WHAT YOU SHOULD DO -> Lines that include the string "oder" are the ones to copy from the entries below.

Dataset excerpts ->
▽
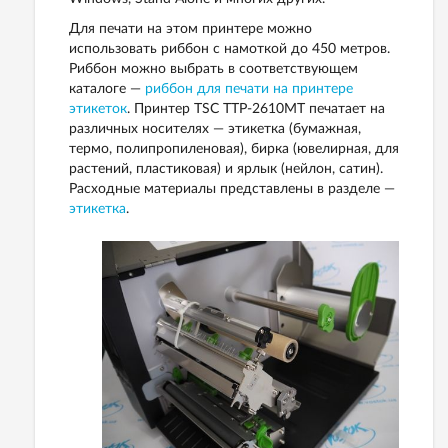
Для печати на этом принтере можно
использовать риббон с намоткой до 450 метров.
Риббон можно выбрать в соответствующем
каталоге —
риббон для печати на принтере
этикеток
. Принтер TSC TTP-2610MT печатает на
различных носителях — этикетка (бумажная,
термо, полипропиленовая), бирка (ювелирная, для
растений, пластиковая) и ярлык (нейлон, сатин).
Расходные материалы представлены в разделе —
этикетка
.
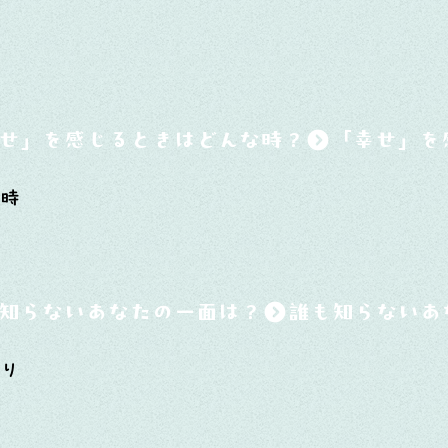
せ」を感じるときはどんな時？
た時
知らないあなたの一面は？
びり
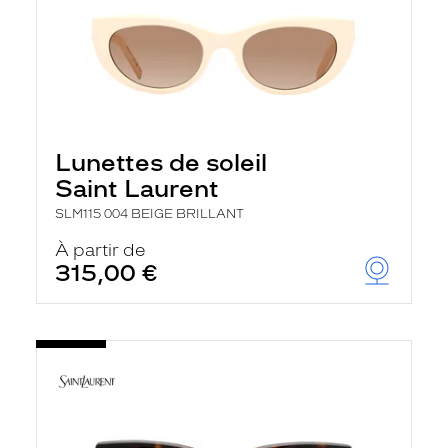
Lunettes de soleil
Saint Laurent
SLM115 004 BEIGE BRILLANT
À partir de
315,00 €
△
▽
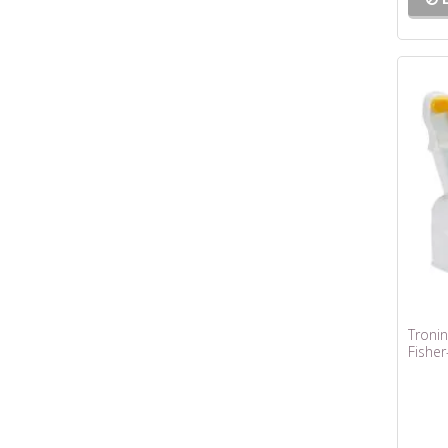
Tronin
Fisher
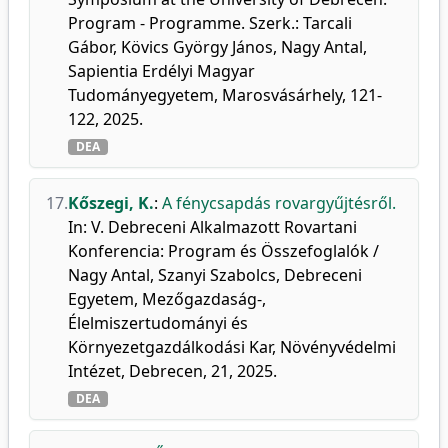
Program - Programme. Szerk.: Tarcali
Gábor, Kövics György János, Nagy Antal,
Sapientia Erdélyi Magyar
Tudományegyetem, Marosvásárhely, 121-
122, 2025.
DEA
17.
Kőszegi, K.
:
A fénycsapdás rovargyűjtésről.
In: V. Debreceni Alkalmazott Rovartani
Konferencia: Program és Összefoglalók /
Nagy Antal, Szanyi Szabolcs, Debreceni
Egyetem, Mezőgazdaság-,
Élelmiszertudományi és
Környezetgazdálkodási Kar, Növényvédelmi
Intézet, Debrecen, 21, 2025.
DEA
△
▽
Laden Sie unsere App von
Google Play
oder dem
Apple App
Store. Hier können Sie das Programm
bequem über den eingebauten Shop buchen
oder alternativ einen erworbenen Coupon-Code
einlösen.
△
ANSWER TO THE EXERCISE ->
oder dem
oder alternativ einen erworbenen Coupon-Code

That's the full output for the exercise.